On Tue, 2015-09-15 at 03:03 -0700,
craigwa...@gmail.com wrote:
>
> gives a master with 3 threads and a worker with 3 threads.
So did you try Lisandro's suggestion to use omp_set_num_threads() ?
Also, I would check what omp_get_num_threads() returns afterwards from a
parallel block to see if it has worked. I provide a sample code below,
you can wrap it using ctypes, or Cython, or else cffi. I'm not sure of
what your tools are reporting, and if you are interpreting what they are
reporting correctly...
Finally, it's generally not a very good idea to make the master use less
threads than the rest in an OpenMP / MPI scenario. If you are running it
on one machine, it won't make a difference anyways, because the extra
small number of threads to create wouldn't take much time, and they'll
keep idling anyways.

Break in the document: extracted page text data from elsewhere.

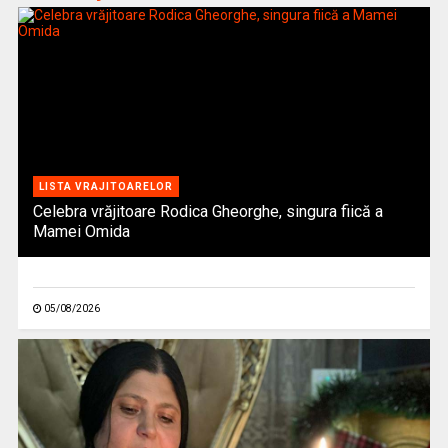
LISTA VRAJITOARELOR
Celebra vrăjitoare Rodica Gheorghe, singura fiică a
Mamei Omida
05/08/2026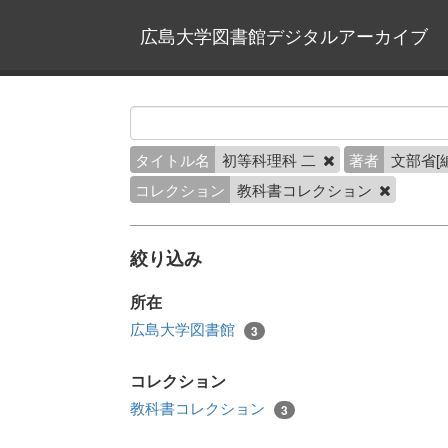
広島大学図書館デジタルアーカイブ
タイトル名
初等科理科 二
著者
文部省[
コレクション
教科書コレクション
絞り込み
所在
広島大学図書館
3
コレクション
教科書コレクション
3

If you are running on a large cluster, then
breaking the symmetry might lead to unexpected interactions with the
queuing system, and often it's difficult or impossible to request such
allocations anyways.
Sample code:
size_t omp_set_num_threads_native(const size_t n) {
size_t result = 1;
#ifdef _OPENMP
omp_set_num_threads(n);
#pragma omp parallel
{
result = omp_get_num_threads();
}
#endif
return result;
}
--
Sincerely yours,
Yury V. Zaytsev